__PROBLEM STATEMENT__: Please retype the listing exactly as it appears, skipping each picture.

***** RECORDS FOR THIS EXERCISE *****

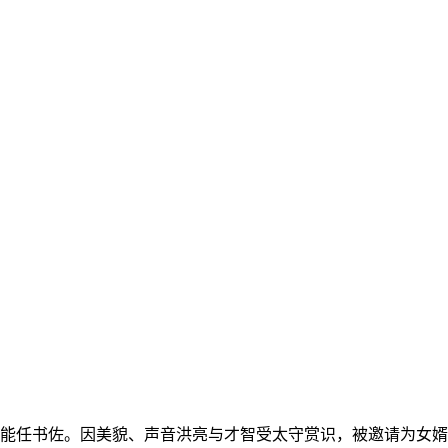
能任书佐。因美貌、声音洪亮与才智受太守赏识，被邀请为女婿。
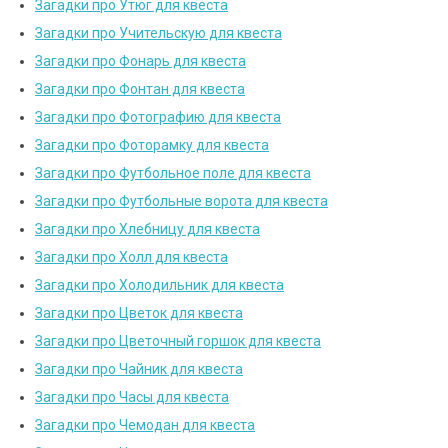
Загадки про Утюг для квеста
Загадки про Учительскую для квеста
Загадки про Фонарь для квеста
Загадки про Фонтан для квеста
Загадки про Фотографию для квеста
Загадки про Фоторамку для квеста
Загадки про Футбольное поле для квеста
Загадки про Футбольные ворота для квеста
Загадки про Хлебницу для квеста
Загадки про Холл для квеста
Загадки про Холодильник для квеста
Загадки про Цветок для квеста
Загадки про Цветочный горшок для квеста
Загадки про Чайник для квеста
Загадки про Часы для квеста
Загадки про Чемодан для квеста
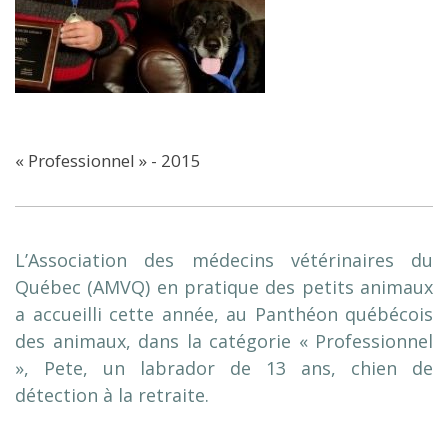
« Professionnel » - 2015
L’Association des médecins vétérinaires du
Québec (AMVQ) en pratique des petits animaux
a accueilli cette année, au Panthéon québécois
des animaux, dans la catégorie « Professionnel
», Pete, un labrador de 13 ans, chien de
détection à la retraite.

*****

__TASK RESULT__:
能任书佐。因美貌、声音洪亮与才智受太守赏识，被邀请为女婿。
Загадки про Утюг для квеста
Загадки про Учительскую для квеста
Загадки про Фонарь для квеста
Загадки про Фонтан для квеста
Загадки про Фотографию для квеста
Загадки про Фоторамку для квеста
Загадки про Футбольное поле для квеста
Загадки про Футбольные ворота для квеста
Загадки про Хлебницу для квеста
Загадки про Холл для квеста
Загадки про Холодильник для квеста
Загадки про Цветок для квеста
Загадки про Цветочный горшок для квеста
Загадки про Чайник для квеста
Загадки про Часы для квеста
Загадки про Чемодан для квеста
« Professionnel » - 2015
L’Association des médecins vétérinaires du
Québec (AMVQ) en pratique des petits animaux
a accueilli cette année, au Panthéon québécois
des animaux, dans la catégorie « Professionnel
», Pete, un labrador de 13 ans, chien de
détection à la retraite.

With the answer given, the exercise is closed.